"Who's to blame?" "Whose fault is it?" Common questions, yes, but sometimes unfortunate-unfortunate because they result in blame-shifting, and an innocent party gets hurt.
Blame-shifting happens in one of two ways:
First: When something happens that is your fault, but you look to shift the blame to someone else.
Second: When something happens that is nobody's fault-the fault of circumstances, bad luck, or some other amorphous cause-but you or "they"-the "they" can be anyone from governmental leaders to your group of friends-want to find a scapegoat to pin the blame on because it's more comfortable for many people if they can blame someone or some group for their ill fortune.
For an example of the above, you need look no further than Nazi Germany, where Hitler chose to pin the blame for post-WW I Germany's economic woes on the Jews-and then carry out a wholesale extermination of them.

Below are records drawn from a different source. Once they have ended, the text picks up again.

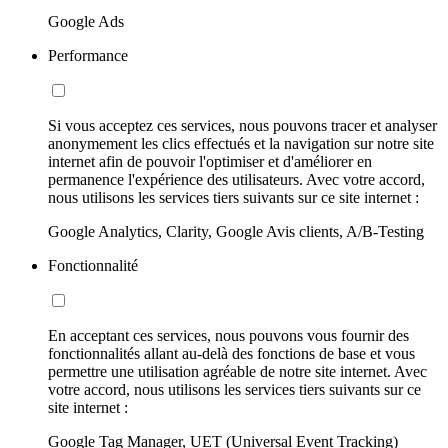
Google Ads
Performance
Si vous acceptez ces services, nous pouvons tracer et analyser
anonymement les clics effectués et la navigation sur notre site
internet afin de pouvoir l'optimiser et d'améliorer en
permanence l'expérience des utilisateurs. Avec votre accord,
nous utilisons les services tiers suivants sur ce site internet :
Google Analytics, Clarity, Google Avis clients, A/B-Testing
Fonctionnalité
En acceptant ces services, nous pouvons vous fournir des
fonctionnalités allant au-delà des fonctions de base et vous
permettre une utilisation agréable de notre site internet. Avec
votre accord, nous utilisons les services tiers suivants sur ce
site internet :
Google Tag Manager, UET (Universal Event Tracking)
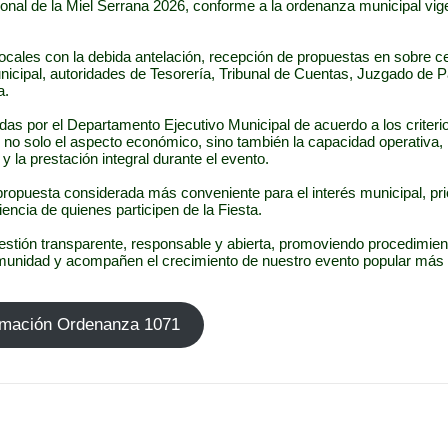
ional de la Miel Serrana 2026, conforme a la ordenanza municipal vig
locales con la debida antelación, recepción de propuestas en sobre c
unicipal, autoridades de Tesorería, Tribunal de Cuentas, Juzgado de 
a.
adas por el Departamento Ejecutivo Municipal de acuerdo a los criteri
no solo el aspecto económico, sino también la capacidad operativa, 
 y la prestación integral durante el evento.
propuesta considerada más conveniente para el interés municipal, pri
iencia de quienes participen de la Fiesta.
tión transparente, responsable y abierta, promoviendo procedimient
comunidad y acompañen el crecimiento de nuestro evento popular más 
rmación Ordenanza 1071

Of course, not all blame games have results as massively catastrophic as that, but on a smaller scale, that sort of blaming goes on daily, in government, in business, and in families, as well as in social circles, organizations, and wherever else there are people. Scapegoating is a time-honored, if thoroughly dishonorable practice.
And what of blame-shifting when YOU are the guilty party but choose to cast aspersions of guilt onto some other, innocent individual? That is surely no more honorable-perhaps even less so. Little kids are good at this sort of blame-shifting, trying to escape punishment or parental reprimand by denying culpability and, often, trying to blame someone else-a friend, a sibling, or (depending on the infraction) even the family pet. In little kids, this behavior is understandable. In anyone else, it is mean and, yes, cowardly.
Ducking blame occurs not only when someone does something wrong, such as betraying a confidence, and then wrongfully pointing a finger at someone else as the person who let the cat out of the bag. It is also the chief operator when someone who does a half-assed job at work blames the boss for not promoting him/her and claims the boss has "office pets" and hands out promotions only to them.
Neither form of the blame game is good. We can, of course, accept blame-shifting as "human nature" in cases where there is no clear perpetrator on whom to place blame, but the fact that something is "human nature" does not make it right, good, or acceptable. Many traits including hate and bullying could be classed as "human nature." That doesn't mean we approve of them.
So, while it may be human nature to look for a blame target, a person to hold accountable when a series of unrelated misfortunes befall us, it is neither fair nor admirable.
The blame game, in both its forms, is ugly.